I am leading TBA21’s applied critical art and research programme for Convivial Marine Conservation working with community and conservation partners in Jamaica. I am a founding member of the Convivial Conservation Centre at the University of Wageningen, NL and Associate Senior Researcher at Lancaster University, UK.
I work with universities, arts organisations, cultural institutes, governments and NGOs— teaching, exhibiting, leading programmes and publishing in both academic and other formats. Though I'm generally an undisciplined practitioner I hold a PhD in Human Geography and Political Ecology from the University of London since 2017 and I am always interested in exploring experimental collaborations and conversations.
Offer
I already filled this in on the application form though I can augment these entries over the coming days.
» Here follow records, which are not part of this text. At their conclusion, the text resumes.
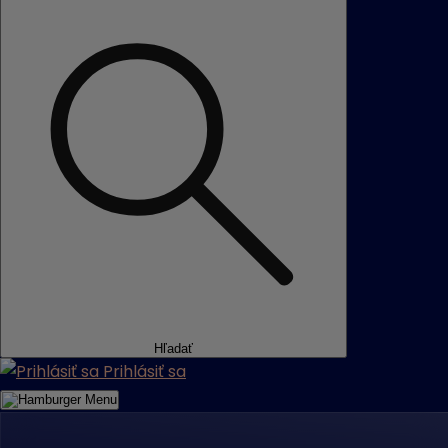
Hľadať
Prihlásiť sa
Menu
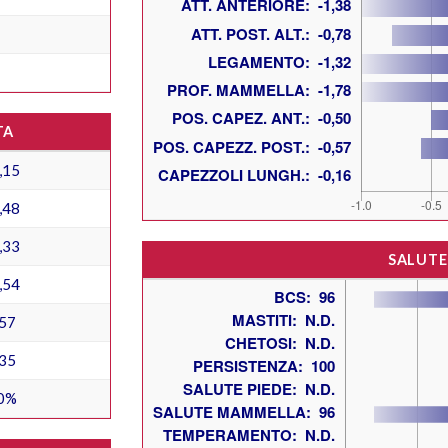
TA
,15
,48
,33
SALUTE
,54
57
35
0%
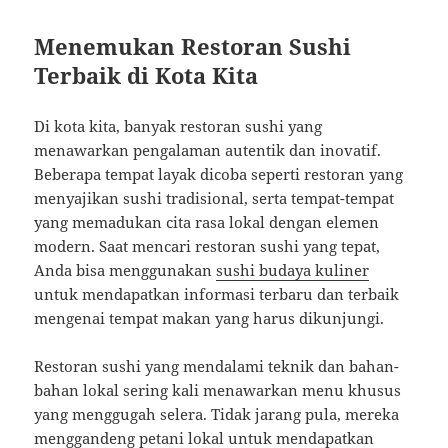
Menemukan Restoran Sushi
Terbaik di Kota Kita
Di kota kita, banyak restoran sushi yang
menawarkan pengalaman autentik dan inovatif.
Beberapa tempat layak dicoba seperti restoran yang
menyajikan sushi tradisional, serta tempat-tempat
yang memadukan cita rasa lokal dengan elemen
modern. Saat mencari restoran sushi yang tepat,
Anda bisa menggunakan
sushi budaya kuliner
untuk mendapatkan informasi terbaru dan terbaik
mengenai tempat makan yang harus dikunjungi.
Restoran sushi yang mendalami teknik dan bahan-
bahan lokal sering kali menawarkan menu khusus
yang menggugah selera. Tidak jarang pula, mereka
menggandeng petani lokal untuk mendapatkan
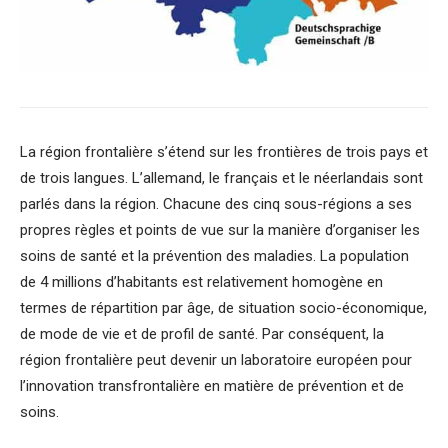
La région frontalière s’étend sur les frontières de trois pays et
de trois langues. L’allemand, le français et le néerlandais sont
parlés dans la région. Chacune des cinq sous-régions a ses
propres règles et points de vue sur la manière d’organiser les
soins de santé et la prévention des maladies. La population
de 4 millions d’habitants est relativement homogène en
termes de répartition par âge, de situation socio-économique,
de mode de vie et de profil de santé. Par conséquent, la
région frontalière peut devenir un laboratoire européen pour
l’innovation transfrontalière en matière de prévention et de
soins.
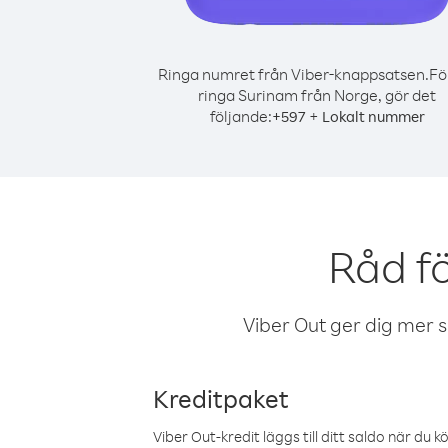
Ringa numret från Viber-knappsatsen.
Fö
ringa Surinam från Norge, gör det
följande:
+
+
597
Lokalt nummer
Råd f
Viber Out ger dig mer sam
Kreditpaket
Viber Out-kredit läggs till ditt saldo när du k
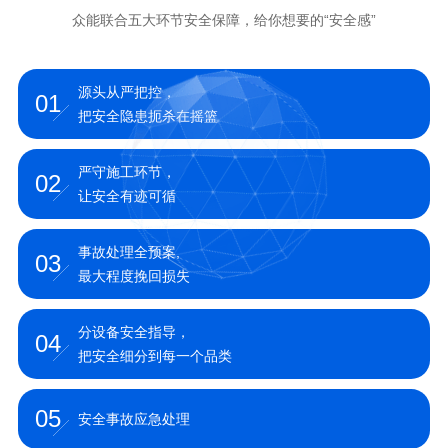
众能联合五大环节安全保障，给你想要的“安全感”
源头从严把控，
01
把安全隐患扼杀在摇篮
严守施工环节，
02
让安全有迹可循
事故处理全预案,
03
最大程度挽回损失
分设备安全指导，
04
把安全细分到每一个品类
05
安全事故应急处理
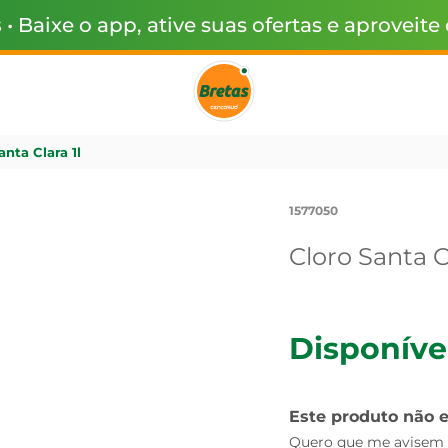
s
• Baixe o app, ative suas ofertas e aproveite
anta Clara 1l
1577050
Cloro Santa Cl
Disponíve
Este produto não 
Quero que me avisem q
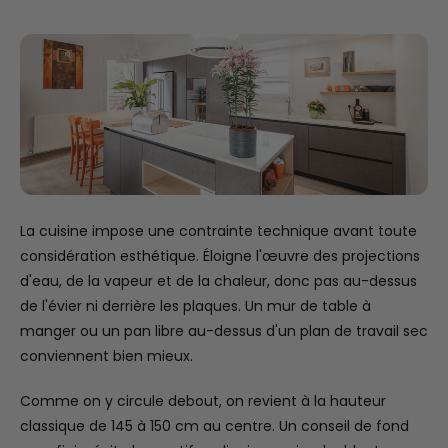
La cuisine impose une contrainte technique avant toute
considération esthétique. Éloigne l'œuvre des projections
d'eau, de la vapeur et de la chaleur, donc pas au-dessus
de l'évier ni derrière les plaques. Un mur de table à
manger ou un pan libre au-dessus d'un plan de travail sec
conviennent bien mieux.
Comme on y circule debout, on revient à la hauteur
classique de 145 à 150 cm au centre. Un conseil de fond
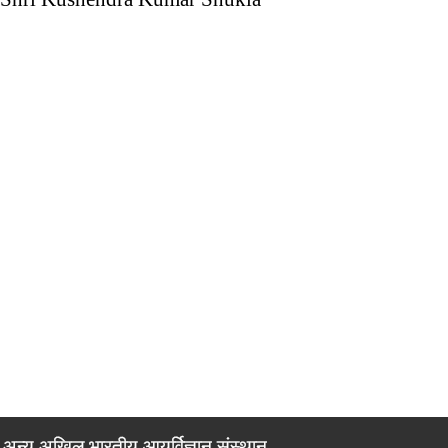
अन्य अखिल भारतीय आयुर्विज्ञान संस्थान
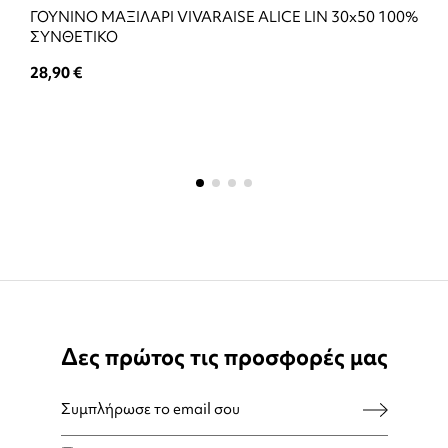
ΓΟΥΝΙΝΟ ΜΑΞΙΛΑΡΙ VIVARAISE ALICE LIN 30x50 100%
ΣΥΝΘΕΤΙΚΟ
28,90 €
Δες πρώτος τις προσφορές μας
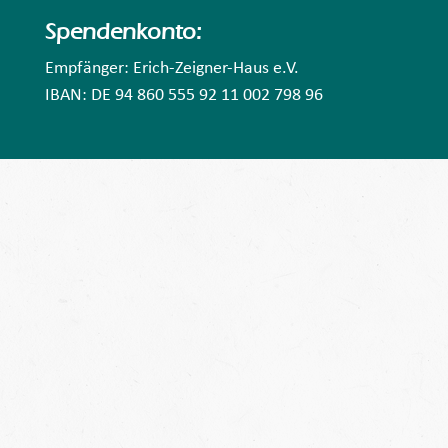
Spendenkonto:
Empfänger: Erich-Zeigner-Haus e.V.
IBAN: DE 94 860 555 92 11 002 798 96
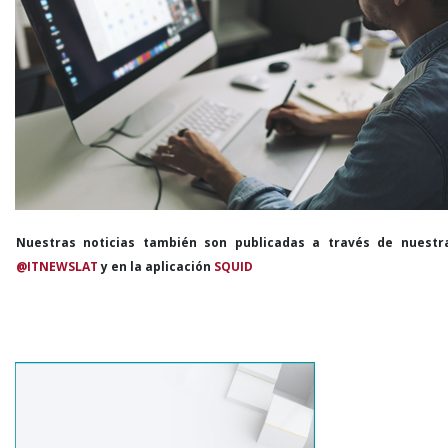
Nuestras noticias también son publicadas a través de nuestr
@ITNEWSLAT
y en la aplicación
SQUID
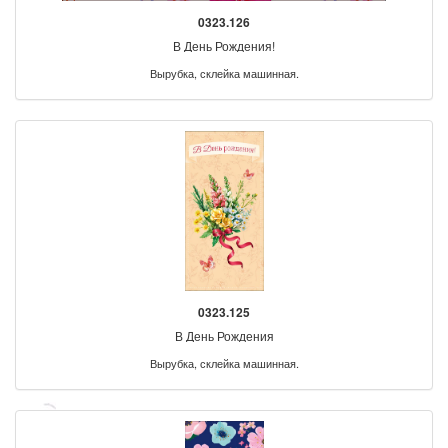
0323.126
В День Рождения!
Вырубка, склейка машинная.
0323.125
В День Рождения
Вырубка, склейка машинная.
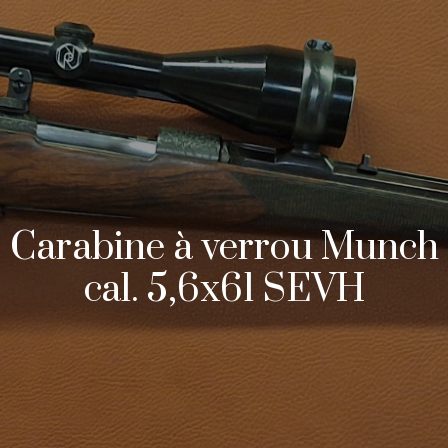
Carabine à verrou Munch
cal. 5,6x61 SEVH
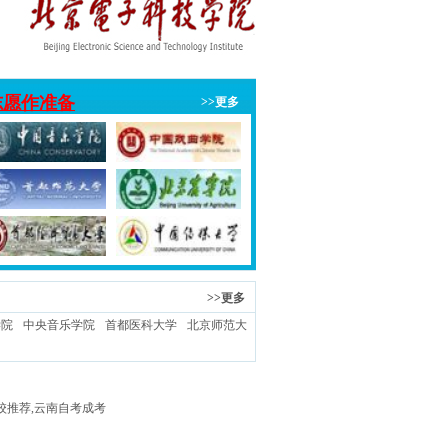
志愿作准备
>>更多
>>更多
学院
中央音乐学院
首都医科大学
北京师范大
高校推荐,云南自考成考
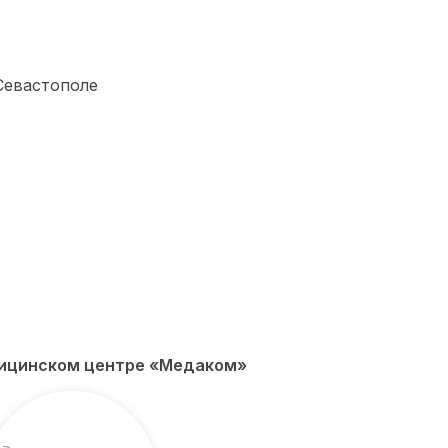
дицинском центре «Медаком»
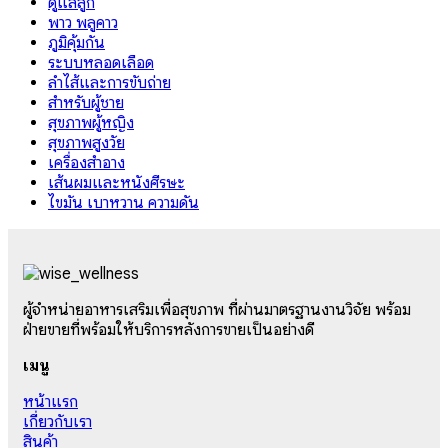
ดูแลลูก
พาว พลูคาว
ภูมิคุ้มกัน
ระบบหลอดเลือด
ลำไส้และการขับถ่าย
สำหรับผู้ชาย
สุขภาพผู้หญิง
สุขภาพสูงวัย
เครื่องสำอาง
เส้นผมและหนังศีรษะ
ไขมัน เบาหวาน ความดัน
ผู้จำหน่ายอาหารเสริมเพื่อสุขภาพ ที่ผ่านมาตรฐานงานวิจัย พร้อม
ฝ่ายขายที่พร้อมให้บริการหลังการขายเป็นอย่างดี
เมนู
หน้าแรก
เกี่ยวกับเรา
สินค้า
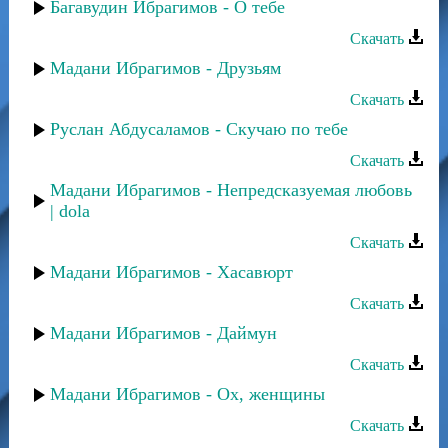
Багавудин Ибрагимов - О тебе
Скачать
Мадани Ибрагимов - Друзьям
Скачать
Руслан Абдусаламов - Скучаю по тебе
Скачать
Мадани Ибрагимов - Непредсказуемая любовь
| dola
Скачать
Мадани Ибрагимов - Хасавюрт
Скачать
Мадани Ибрагимов - Даймун
Скачать
Мадани Ибрагимов - Ох, женщины
Скачать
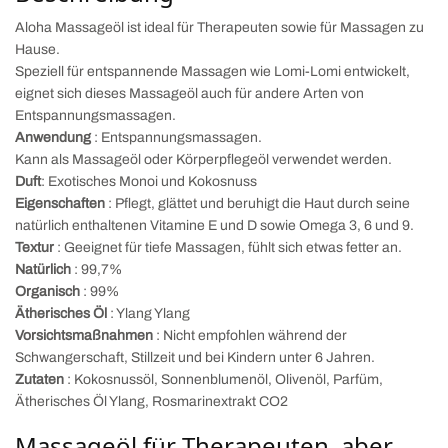
Aloha Massageöl ist ideal für Therapeuten sowie für Massagen zu
Hause.
Speziell für entspannende Massagen wie Lomi-Lomi entwickelt,
eignet sich dieses Massageöl auch für andere Arten von
Entspannungsmassagen.
Anwendung
: Entspannungsmassagen.
Kann als Massageöl oder Körperpflegeöl verwendet werden.
Duft
: Exotisches Monoi und Kokosnuss
Eigenschaften
: Pflegt, glättet und beruhigt die Haut durch seine
natürlich enthaltenen Vitamine E und D sowie Omega 3, 6 und 9.
Textur
: Geeignet für tiefe Massagen, fühlt sich etwas fetter an.
Natürlich
: 99,7%
Organisch
: 99%
Ätherisches Öl
: Ylang Ylang
Vorsichtsmaßnahmen
: Nicht empfohlen während der
Schwangerschaft, Stillzeit und bei Kindern unter 6 Jahren.
Zutaten
: Kokosnussöl, Sonnenblumenöl, Olivenöl, Parfüm,
Ätherisches Öl Ylang, Rosmarinextrakt CO2
Massageöl für Therapeuten, aber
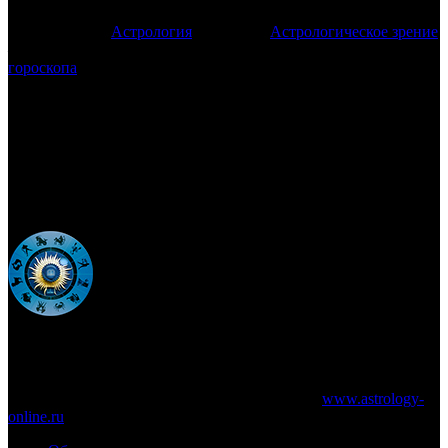
привыкнуть к тем мелким чудесам и попутным
сиддхам
,
которые дарит
Астрология
астрологу.
Астрологическое зрение
– реально существующий факт. И умение «читать» людей без
гороскопа
после определенного количества прочитанных
натальных карт – отнюдь не миф, само приходит.
Вот если бы еще всегда и во всем вот так же легко и
красиво…
09 ноября 2010 года
www.astrology-online.ru
Официальный сайт Константина Дарагана
При частичном или полном копировании материалов сайта
обязательно указание работающей ссылки на
www.astrology-
online.ru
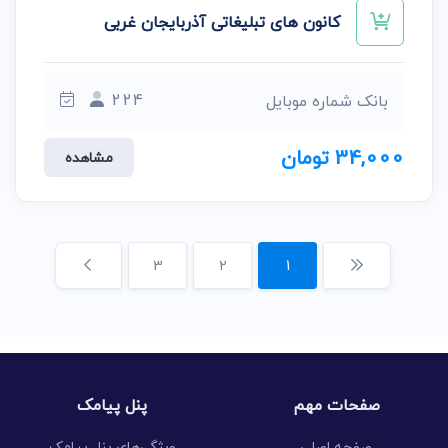
کانون های تبلیغاتی آذربایجان غربی
224
بانک شماره موبایل
34,000 تومان
مشاهده
3
2
1
صفحات مهم
پنل پیامک
صفحه اصلی
ویژگی‌های پنل پیامک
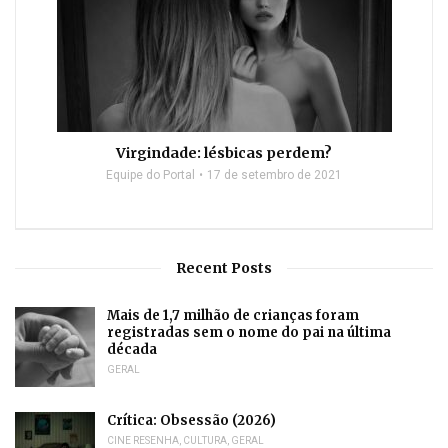
Virgindade: lésbicas perdem?
Equipe do Portal
17 de setembro de 2021
Recent Posts
Mais de 1,7 milhão de crianças foram
registradas sem o nome do pai na última
década
GERAL
Crítica: Obsessão (2026)
CINE RESENHA
,
CULTURA
,
GERAL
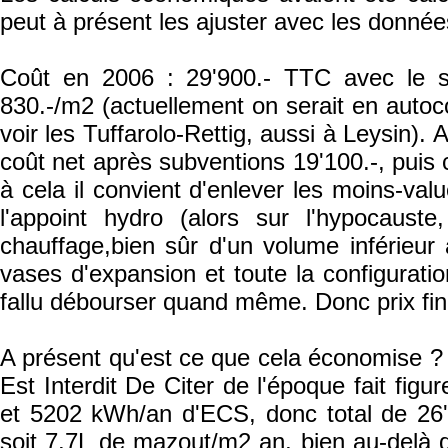
peut à présent les ajuster avec les donnée
Coût en 2006 : 29'900.- TTC avec le sup
830.-/m2 (actuellement on serait en autoco
voir les Tuffarolo-Rettig, aussi à Leysin).
coût net après subventions 19'100.-, puis 
à cela il convient d'enlever les moins-va
l'appoint hydro (alors sur l'hypocaust
chauffage,bien sûr d'un volume inférieu
vases d'expansion et toute la configuratio
fallu débourser quand même. Donc prix fina
A présent qu'est ce que cela économise ? 
Est Interdit De Citer de l'époque fait fi
et 5202 kWh/an d'ECS, donc total de 26
soit 7.7L de mazout/m2 an, bien au-delà d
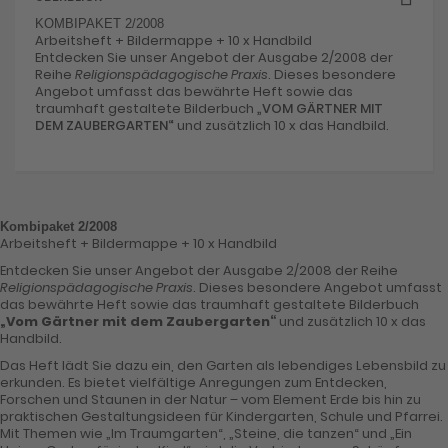
KOMBIPAKET 2/2008
Arbeitsheft + Bildermappe + 10 x Handbild
Entdecken Sie unser Angebot der Ausgabe 2/2008 der
Reihe
Religionspädagogische Praxis
. Dieses besondere
Angebot umfasst das bewährte Heft sowie das
traumhaft gestaltete Bilderbuch
„VOM GÄRTNER MIT
DEM ZAUBERGARTEN“
und zusätzlich 10 x das Handbild.
Kombipaket 2/2008
Arbeitsheft + Bildermappe + 10 x Handbild
Entdecken Sie unser Angebot der Ausgabe 2/2008 der Reihe
Religionspädagogische Praxis
. Dieses besondere Angebot umfasst
das bewährte Heft sowie das traumhaft gestaltete Bilderbuch
„Vom Gärtner mit dem Zaubergarten“
und zusätzlich 10 x das
Handbild.
Das Heft lädt Sie dazu ein, den Garten als lebendiges Lebensbild zu
erkunden. Es bietet vielfältige Anregungen zum Entdecken,
Forschen und Staunen in der Natur – vom Element Erde bis hin zu
praktischen Gestaltungsideen für Kindergarten, Schule und Pfarrei.
Mit Themen wie „Im Traumgarten“, „Steine, die tanzen“ und „Ein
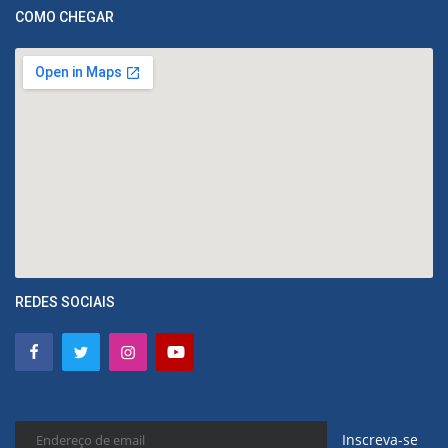
COMO CHEGAR
REDES SOCIAIS
Inscreva-se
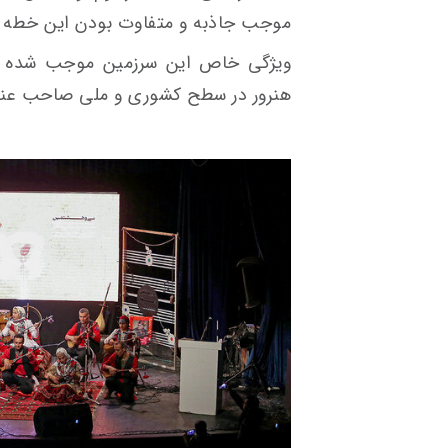
موجب جاذبه و متفاوت بودن این خطه 
ویژگی خاص این سرزمین موجب شده تا
هنرور در سطح کشوری و ملی صاحب عنوان 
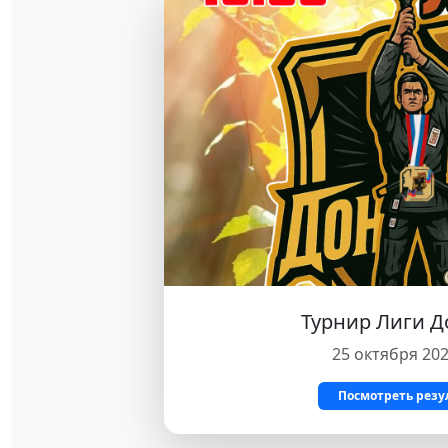
Турнир Лиги Д
25 октября 202
Посмотреть резу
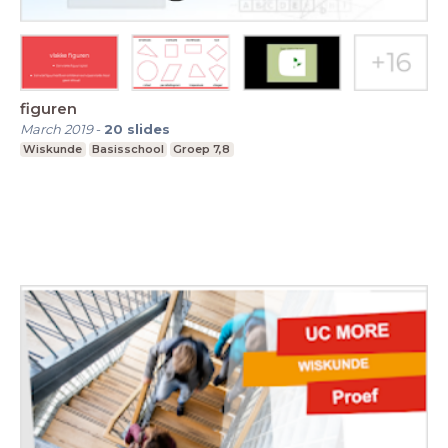
figuren
March 2019
-
20
slides
Wiskunde
Basisschool
Groep 7,8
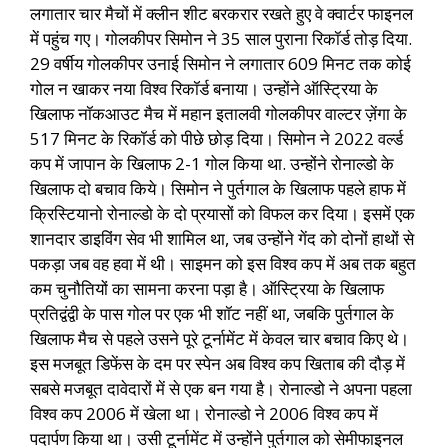
लगातार चार मैचों में क्लीन शीट बरकरार रखते हुए वे क्वार्टर फाइनल
में पहुंच गए। गोलकीपर सिमोन ने 35 साल पुराना रिकॉर्ड तोड़ दिया.
29 वर्षीय गोलकीपर उनाई सिमोन ने लगातार 609 मिनट तक कोई
गोल न खाकर नया विश्व रिकॉर्ड बनाया। उन्होंने ऑस्ट्रिया के
खिलाफ नॉकआउट मैच में महान इतालवी गोलकीपर वाल्टर ज़ेंगा के
517 मिनट के रिकॉर्ड को पीछे छोड़ दिया। सिमोन ने 2022 वर्ल्ड
कप में जापान के खिलाफ 2-1 गोल किया था. उन्होंने रोनाल्डो के
खिलाफ दो बचाव किये। सिमोन ने पुर्तगाल के खिलाफ पहले हाफ में
क्रिस्टियानो रोनाल्डो के दो प्रयासों को विफल कर दिया। इसमें एक
शानदार डाइविंग सेव भी शामिल था, जब उन्होंने गेंद को दोनों हाथों से
पकड़ा जब वह हवा में थी। साइमन को इस विश्व कप में अब तक बहुत
कम चुनौतियों का सामना करना पड़ा है। ऑस्ट्रिया के खिलाफ
प्रतिद्वंद्वी के पास गोल पर एक भी शॉट नहीं था, जबकि पुर्तगाल के
खिलाफ मैच से पहले उसने पूरे टूर्नामेंट में केवल चार बचाव किए थे।
इस मजबूत डिफेंस के दम पर स्पेन अब विश्व कप खिताब की दौड़ में
सबसे मजबूत दावेदारों में से एक बन गया है। रोनाल्डो ने अपना पहला
विश्व कप 2006 में खेला था। रोनाल्डो ने 2006 विश्व कप में
पदार्पण किया था। उसी टूर्नामेंट में उन्होंने पुर्तगाल को सेमीफाइनल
But I don't have that original form content saved unfortunately !
NEED
Right now, funding. We have a 10 year strategy and all the diverse partners, institutions and all projects in place. We need funding to start all the wheels turning.
Call-to-Action
My call to action to the Earth One community is to lift the lid on how mainstream institutional approaches to environment like ocean governance and wildlife conservation contain within them the same thinking which have created the problem. We need to slow down and stay critical— always looking at the longer origins of specific ideas and agendas. It is an emergency but we can not afford to lose more time propping up old ideas in a new dressing. Many of us are working with transversal issues that touch down in specific sector areas, but are really much bigger and interconnected. Another call to action is building powerful momentum through functional and meaningful modes of weaving together and amplification. With so many incredible initiatives out there there is the challenge to cross pollinate them vertically and horizontally in ways that can actually move big waves of change.